* WORK TO COMPLETE
Each line in the records that mentions the word "клапан" needs to be listed.

* THE DATA
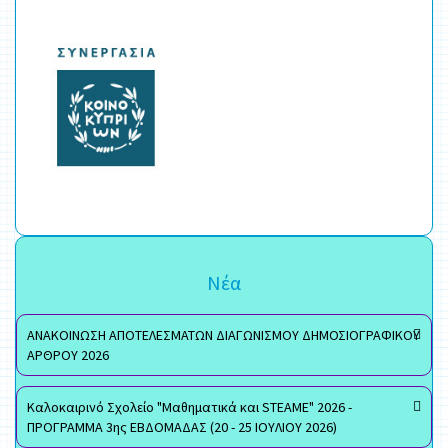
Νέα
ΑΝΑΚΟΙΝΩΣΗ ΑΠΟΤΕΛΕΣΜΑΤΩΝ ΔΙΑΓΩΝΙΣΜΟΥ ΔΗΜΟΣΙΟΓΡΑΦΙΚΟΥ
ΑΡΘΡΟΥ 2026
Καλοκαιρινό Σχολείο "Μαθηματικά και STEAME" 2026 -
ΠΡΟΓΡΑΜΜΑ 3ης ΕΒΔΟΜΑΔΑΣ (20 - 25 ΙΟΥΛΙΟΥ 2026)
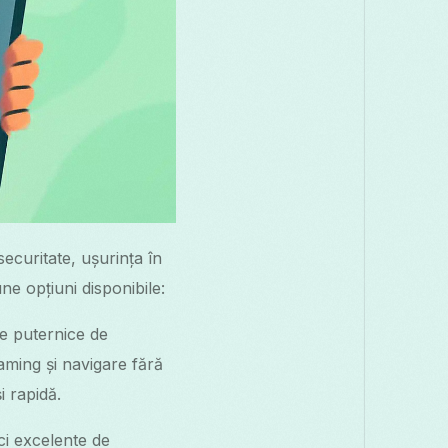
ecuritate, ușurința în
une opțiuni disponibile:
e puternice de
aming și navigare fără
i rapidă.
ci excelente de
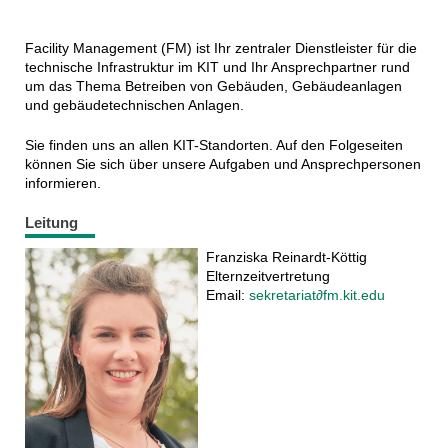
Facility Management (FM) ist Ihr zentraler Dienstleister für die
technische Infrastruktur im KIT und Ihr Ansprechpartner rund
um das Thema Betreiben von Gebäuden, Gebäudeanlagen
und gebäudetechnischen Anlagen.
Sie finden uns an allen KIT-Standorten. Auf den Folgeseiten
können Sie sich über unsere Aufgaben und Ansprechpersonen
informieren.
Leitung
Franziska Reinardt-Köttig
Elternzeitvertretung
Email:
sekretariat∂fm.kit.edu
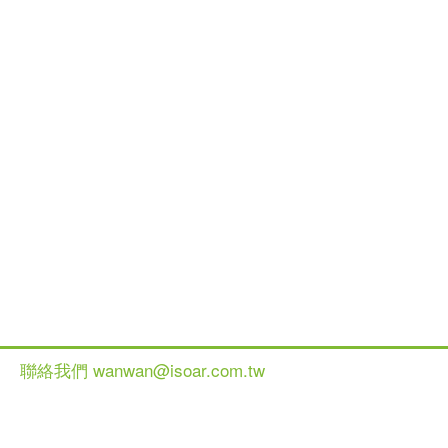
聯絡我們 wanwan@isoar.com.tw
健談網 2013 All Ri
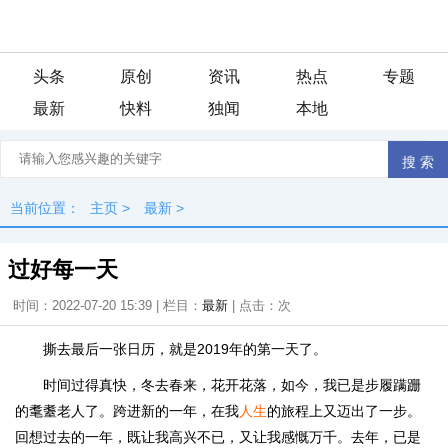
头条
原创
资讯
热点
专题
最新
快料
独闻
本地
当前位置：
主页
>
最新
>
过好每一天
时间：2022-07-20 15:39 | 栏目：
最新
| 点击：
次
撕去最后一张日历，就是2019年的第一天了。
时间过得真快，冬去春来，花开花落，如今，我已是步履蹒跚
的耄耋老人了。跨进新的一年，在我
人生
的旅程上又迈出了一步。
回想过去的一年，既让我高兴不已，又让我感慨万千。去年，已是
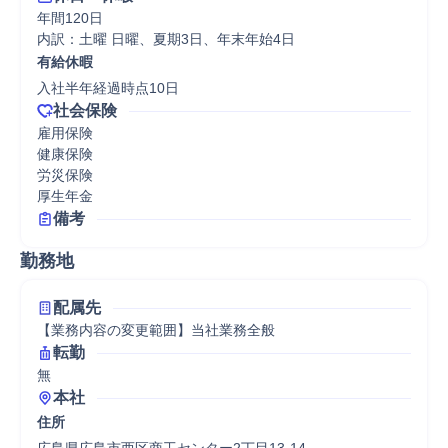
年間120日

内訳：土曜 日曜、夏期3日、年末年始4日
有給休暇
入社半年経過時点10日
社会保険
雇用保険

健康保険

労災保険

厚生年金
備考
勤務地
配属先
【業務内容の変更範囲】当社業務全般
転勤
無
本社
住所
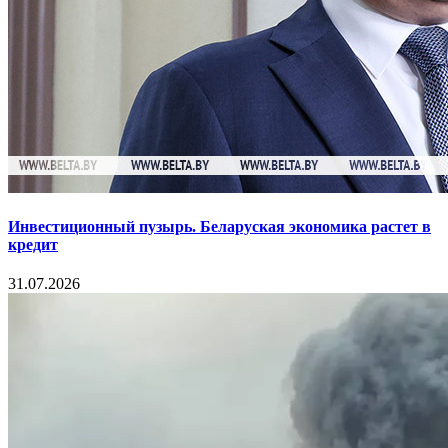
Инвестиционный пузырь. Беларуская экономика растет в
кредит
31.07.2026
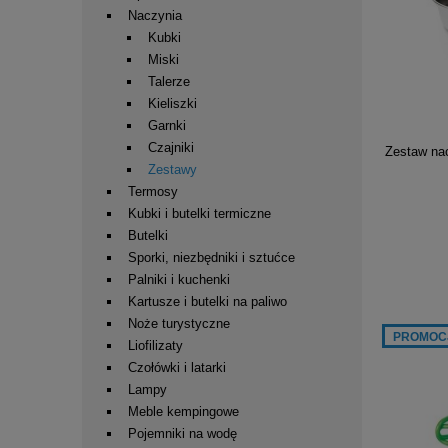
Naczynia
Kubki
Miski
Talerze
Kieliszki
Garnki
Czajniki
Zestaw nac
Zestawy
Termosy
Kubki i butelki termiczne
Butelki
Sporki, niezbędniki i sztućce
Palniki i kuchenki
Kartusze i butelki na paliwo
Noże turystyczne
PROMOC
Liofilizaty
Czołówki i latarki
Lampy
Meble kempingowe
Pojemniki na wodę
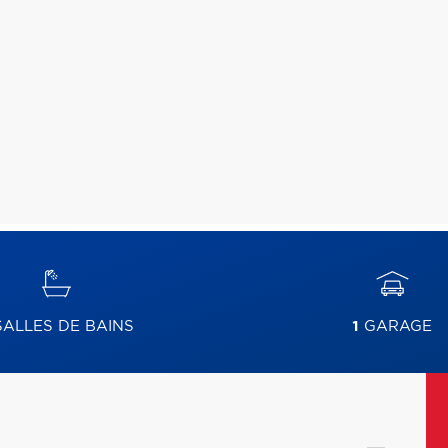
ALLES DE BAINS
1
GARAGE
---
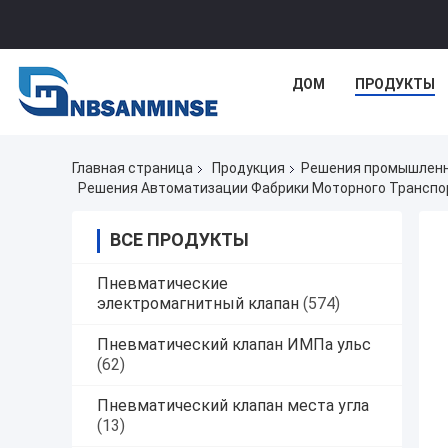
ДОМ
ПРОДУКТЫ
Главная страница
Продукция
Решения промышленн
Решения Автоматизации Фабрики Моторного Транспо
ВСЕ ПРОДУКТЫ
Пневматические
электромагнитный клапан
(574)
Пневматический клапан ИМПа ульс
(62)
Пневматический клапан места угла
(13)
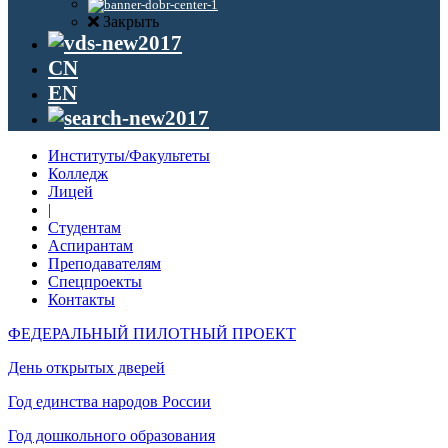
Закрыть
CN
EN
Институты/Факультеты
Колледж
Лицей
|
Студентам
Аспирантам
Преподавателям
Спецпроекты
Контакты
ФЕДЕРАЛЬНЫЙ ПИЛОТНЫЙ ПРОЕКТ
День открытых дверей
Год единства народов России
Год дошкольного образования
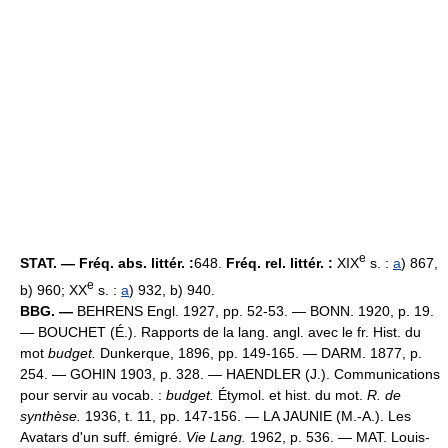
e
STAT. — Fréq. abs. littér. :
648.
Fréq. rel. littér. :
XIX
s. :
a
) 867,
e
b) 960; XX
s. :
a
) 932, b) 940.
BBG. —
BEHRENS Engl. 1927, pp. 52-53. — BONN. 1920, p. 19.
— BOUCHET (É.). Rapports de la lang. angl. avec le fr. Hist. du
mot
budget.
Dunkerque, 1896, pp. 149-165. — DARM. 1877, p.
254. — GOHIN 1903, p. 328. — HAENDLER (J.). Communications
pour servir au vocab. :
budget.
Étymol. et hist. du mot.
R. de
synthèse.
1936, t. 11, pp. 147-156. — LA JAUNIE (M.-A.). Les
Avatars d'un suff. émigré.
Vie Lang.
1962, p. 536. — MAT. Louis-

* RESPONSE FOR THIS EXERCISE
электромагнитный клапан
Пневматический клапан ИМПа ульс
Пневматический клапан места угла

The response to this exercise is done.